He doesn’t care for sex on weekdays. When I ask he says he’s busy or might be busy or tired or he doesn’t know. Weekends he’s all energetic for it


----------



## BluesPower (Mar 27, 2018)

Laevans7 said:


> He doesn’t care for sex on weekdays. When I ask he says he’s busy or might be busy or tired or he doesn’t know. Weekends he’s all energetic for it


OK well that is good. 

Has he been in combat? Could he be dealing with PTSD????


----------



## Lostinthought61 (Nov 5, 2013)

perhaps in his mind based on past behavior he was yours on the weekend but during the week he either was focused on some something or someone else and now that he is home, he is lost m-f....let me ask you, is he secretive in his behavior while at home, phone, computer, texting?


----------



## Laevans7 (May 3, 2020)

He also has a history of sex addiction and has gone to rehab several years a ago so it’s super odd he doesn’t really have a sex drive during the week. I’ve never seen him this uninterested/depressed. He said he still wants me being affectionate just not so much talking. Wants me to mostly give him space so he can have alone time for giant hobbies/friends. Which can be from when he get started home until late night. He does randomly come out of his man cave and hug me or kiss me but that’s it. There’s no interaction or communication.


----------



## Lostinthought61 (Nov 5, 2013)

can you tell me more about his life during the week when he was not there?

did he call you and the kids at night? when you were both on vacation during those weeks was he more sexual active? describe his sexual addictions? porn where did he sleep during the week


----------



## Laevans7 (May 3, 2020)

Lostinthought61 said:


> can you tell me more about his life during the week when he was not there?
> 
> did he call you and the kids at night? when you were both on vacation during those weeks was he more sexual active? describe his sexual addictions? porn where did he sleep during the week


He didn’t call us much since he was busy with work and hanging out with his roommates/doing school work etc. he slept in army barracks and his addiction was vorephilia


----------



## Lostinthought61 (Nov 5, 2013)

Laevans7 said:


> He didn’t call us much since he was busy with work and hanging out with his roommates/doing school work etc. he slept in army barracks and his addiction was vorephilia


honestly i had no idea that was a thing....i actually had to look that up because i did not even know what that was...could i ask you how that was presented in him? and when you say he sought help has he still interested in that but kept in check? 

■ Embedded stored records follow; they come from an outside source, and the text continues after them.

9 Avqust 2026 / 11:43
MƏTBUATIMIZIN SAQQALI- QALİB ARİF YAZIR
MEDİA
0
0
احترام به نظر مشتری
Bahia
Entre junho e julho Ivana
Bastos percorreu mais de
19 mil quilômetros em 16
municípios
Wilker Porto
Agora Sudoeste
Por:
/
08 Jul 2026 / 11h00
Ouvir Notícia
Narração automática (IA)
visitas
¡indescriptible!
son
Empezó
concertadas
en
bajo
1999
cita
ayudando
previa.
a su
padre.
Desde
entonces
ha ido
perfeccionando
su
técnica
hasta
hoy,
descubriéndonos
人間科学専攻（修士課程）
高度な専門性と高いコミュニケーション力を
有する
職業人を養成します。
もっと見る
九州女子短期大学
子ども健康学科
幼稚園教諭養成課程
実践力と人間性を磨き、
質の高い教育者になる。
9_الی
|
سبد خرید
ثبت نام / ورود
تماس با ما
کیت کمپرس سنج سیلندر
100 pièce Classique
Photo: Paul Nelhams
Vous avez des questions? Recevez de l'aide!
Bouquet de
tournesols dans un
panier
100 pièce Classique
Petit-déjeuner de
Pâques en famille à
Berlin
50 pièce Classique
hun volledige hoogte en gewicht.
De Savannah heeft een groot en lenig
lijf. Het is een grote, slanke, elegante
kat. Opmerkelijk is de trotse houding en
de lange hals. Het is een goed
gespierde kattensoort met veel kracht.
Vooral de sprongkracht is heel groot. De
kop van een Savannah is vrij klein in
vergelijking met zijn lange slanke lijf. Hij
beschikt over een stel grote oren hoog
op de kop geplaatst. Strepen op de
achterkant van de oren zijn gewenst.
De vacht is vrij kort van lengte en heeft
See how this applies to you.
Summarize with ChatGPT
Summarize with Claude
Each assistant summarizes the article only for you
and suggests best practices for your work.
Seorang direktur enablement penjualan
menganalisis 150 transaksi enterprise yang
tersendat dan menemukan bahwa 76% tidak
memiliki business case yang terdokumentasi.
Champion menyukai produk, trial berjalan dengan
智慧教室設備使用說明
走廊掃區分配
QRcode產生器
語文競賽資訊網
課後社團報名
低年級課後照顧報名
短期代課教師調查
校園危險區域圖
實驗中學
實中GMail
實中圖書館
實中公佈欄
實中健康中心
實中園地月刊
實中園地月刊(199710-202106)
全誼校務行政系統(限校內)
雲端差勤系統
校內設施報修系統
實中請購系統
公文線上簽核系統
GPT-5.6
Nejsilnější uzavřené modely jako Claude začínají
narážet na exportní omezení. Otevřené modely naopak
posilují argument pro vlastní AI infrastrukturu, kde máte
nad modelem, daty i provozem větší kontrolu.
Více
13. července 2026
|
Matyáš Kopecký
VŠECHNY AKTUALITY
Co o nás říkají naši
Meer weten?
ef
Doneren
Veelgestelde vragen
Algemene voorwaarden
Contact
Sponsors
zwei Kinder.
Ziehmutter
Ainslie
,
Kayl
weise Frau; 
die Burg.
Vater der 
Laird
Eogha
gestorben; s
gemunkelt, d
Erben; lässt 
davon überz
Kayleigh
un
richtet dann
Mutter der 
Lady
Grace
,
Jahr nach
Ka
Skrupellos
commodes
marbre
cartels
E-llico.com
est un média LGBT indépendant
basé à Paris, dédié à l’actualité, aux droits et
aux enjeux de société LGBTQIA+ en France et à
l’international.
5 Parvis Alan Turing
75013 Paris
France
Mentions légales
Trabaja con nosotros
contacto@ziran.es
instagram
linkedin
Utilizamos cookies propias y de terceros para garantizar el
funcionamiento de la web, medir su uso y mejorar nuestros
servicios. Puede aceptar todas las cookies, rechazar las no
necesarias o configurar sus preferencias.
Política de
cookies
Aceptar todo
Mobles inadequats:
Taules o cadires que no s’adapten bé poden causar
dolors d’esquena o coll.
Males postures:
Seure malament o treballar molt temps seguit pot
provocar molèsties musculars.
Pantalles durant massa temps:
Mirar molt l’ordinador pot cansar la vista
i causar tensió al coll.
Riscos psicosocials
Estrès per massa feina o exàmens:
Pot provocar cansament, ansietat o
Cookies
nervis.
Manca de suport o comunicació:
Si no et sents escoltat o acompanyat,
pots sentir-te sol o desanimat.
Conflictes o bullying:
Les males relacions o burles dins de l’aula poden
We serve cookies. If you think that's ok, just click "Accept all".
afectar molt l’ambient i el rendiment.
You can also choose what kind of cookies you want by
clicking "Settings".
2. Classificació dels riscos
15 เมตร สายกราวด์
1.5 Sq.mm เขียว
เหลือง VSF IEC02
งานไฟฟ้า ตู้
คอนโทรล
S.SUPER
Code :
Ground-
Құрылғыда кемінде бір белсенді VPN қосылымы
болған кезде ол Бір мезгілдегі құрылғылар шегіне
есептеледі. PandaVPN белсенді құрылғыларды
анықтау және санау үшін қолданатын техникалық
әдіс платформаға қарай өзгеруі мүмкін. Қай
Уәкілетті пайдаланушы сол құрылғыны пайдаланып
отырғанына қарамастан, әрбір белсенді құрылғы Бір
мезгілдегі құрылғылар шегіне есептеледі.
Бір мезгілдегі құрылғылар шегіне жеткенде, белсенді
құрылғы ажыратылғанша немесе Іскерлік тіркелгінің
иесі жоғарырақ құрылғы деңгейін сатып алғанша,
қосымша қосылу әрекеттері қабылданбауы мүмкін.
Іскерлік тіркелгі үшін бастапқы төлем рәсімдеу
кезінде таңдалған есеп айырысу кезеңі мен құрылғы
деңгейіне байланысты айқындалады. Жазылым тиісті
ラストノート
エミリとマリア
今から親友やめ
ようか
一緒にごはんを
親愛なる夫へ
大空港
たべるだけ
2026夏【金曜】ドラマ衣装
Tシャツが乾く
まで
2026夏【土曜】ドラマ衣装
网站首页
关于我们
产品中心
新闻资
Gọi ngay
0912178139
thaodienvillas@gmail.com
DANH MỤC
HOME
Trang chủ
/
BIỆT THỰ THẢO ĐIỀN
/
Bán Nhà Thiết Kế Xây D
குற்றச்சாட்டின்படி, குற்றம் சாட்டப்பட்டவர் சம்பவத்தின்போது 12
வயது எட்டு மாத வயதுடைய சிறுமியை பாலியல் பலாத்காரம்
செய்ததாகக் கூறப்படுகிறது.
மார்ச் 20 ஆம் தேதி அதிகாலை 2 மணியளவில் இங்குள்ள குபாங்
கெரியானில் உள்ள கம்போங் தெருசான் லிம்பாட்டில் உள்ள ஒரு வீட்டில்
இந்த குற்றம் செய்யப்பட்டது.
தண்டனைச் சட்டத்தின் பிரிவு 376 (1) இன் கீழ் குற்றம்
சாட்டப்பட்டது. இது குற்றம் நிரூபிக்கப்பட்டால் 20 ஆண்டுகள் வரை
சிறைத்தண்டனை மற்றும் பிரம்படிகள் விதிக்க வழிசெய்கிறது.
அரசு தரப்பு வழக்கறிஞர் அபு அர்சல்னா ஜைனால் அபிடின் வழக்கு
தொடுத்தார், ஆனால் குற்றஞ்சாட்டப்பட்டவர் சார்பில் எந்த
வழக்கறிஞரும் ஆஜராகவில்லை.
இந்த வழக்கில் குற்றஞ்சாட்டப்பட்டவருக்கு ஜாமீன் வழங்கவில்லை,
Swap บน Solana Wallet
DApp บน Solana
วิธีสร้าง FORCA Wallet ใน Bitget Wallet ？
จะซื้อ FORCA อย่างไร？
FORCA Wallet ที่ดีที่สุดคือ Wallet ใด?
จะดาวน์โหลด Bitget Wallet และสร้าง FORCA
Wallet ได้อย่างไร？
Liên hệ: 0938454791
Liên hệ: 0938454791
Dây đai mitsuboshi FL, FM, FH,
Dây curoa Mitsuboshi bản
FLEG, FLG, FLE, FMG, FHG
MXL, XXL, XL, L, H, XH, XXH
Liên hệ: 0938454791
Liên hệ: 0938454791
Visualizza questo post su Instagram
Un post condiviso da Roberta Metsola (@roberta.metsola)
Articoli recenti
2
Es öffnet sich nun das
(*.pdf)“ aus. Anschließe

okay so i need to ask is he bicurious ?


----------



## Laevans7 (May 3, 2020)

Lostinthought61 said:


> honestly i had no idea that was a thing....i actually had to look that up because i did not even know what that was...could i ask you how that was presented in him? and when you say he sought help has he still interested in that but kept in check?
> 
> okay so i need to ask is he
> When he was young he drew a nude women and didn’t get aroused until he drew a rope around her neck. He is also into comics sci-fi fantasy stuff so he stumbled across vore which was like cartoon comic looking stuff of women being eaten by snakes/worms. They were always bound. Rehab helped him get away from the vorephilia and he realized all along he just liked the bondage part of it. He did have some deep anger issues towards women as his mother is a very stoic, non emotional, abusive person who never wanted kids and always pushed him away. The vore made him feel some sort of revenge but he’s over that and now we do bondage since he loves tie up. I don’t think he’s ever been into men 🤷🏼‍♀️


----------



## Laevans7 (May 3, 2020)

When he was young he drew a nude women and didn’t get aroused until he drew a rope around her neck. He is also into comics sci-fi fantasy stuff so he stumbled across vore which was like cartoon comic looking stuff of women being eaten by snakes/worms. They were always bound. Rehab helped him get away from the vorephilia and he realized all along he just liked the bondage part of it. He did have some deep anger issues towards women as his mother is a very stoic, non emotional, abusive person who never wanted kids and always pushed him away. The vore made him feel some sort of revenge but he’s over that and now we do bondage since he loves tie up. I don’t think he’s ever been into men 🤷🏼‍♀️


----------



## Gabriel (May 10, 2011)

Hmm, this is a hard one to unpack. I will list some possibilities.

1) he has depression, and it's triggered by his job. On weekends he is not working, and is away from his job, so he is in a better mood. 
2) he was getting some sort of fulfillment when he was away, whether satisfying an addiction, or being in the company of a certain person he no longer can see. Now that "thing" is gone, hence the sadness.
3) given his childhood and mother, he has some deep emotional issues that have manifested in this new behavior, and he needs a lot of help


----------



## Laevans7 (May 3, 2020)

Gabriel said:


> Hmm, this is a hard one to unpack. I will list some possibilities.
> 
> 1) he has depression, and it's triggered by his job. On weekends he is not working, and is away from his job, so he is in a better mood.
> 2) he was getting some sort of fulfillment when he was away, whether satisfying an addiction, or being in the company of a certain person he no longer can see. Now that "thing" is gone, hence the sadness.
> 3) given his childhood and mother, he has some deep emotional issues that have manifested in this new behavior, and he needs a lot of help


I agree to all three. He told me today he’s devastated that his job pulled the rug out from him and made him go somewhere else when he thought he was under contact and staying until September. He said he feels like they failed him despite his hard work. He also had a good group of buddies he met there which he misses but he said no bid deal since they can visit.


----------



## Lostinthought61 (Nov 5, 2013)

is he still in the miltary and has be been reassigned to something else?


----------



## Laevans7 (May 3, 2020)

Lostinthought61 said:


> is he still in the miltary and has be been reassigned to something else?


Yes and unfortunately his addiction/rehab in the past ruined his chances of getting into special forces so he has depression from that as well. He’s not happy with his career


----------



## Lostinthought61 (Nov 5, 2013)

so is there another job waiting for him or does he have to submit for a job?


----------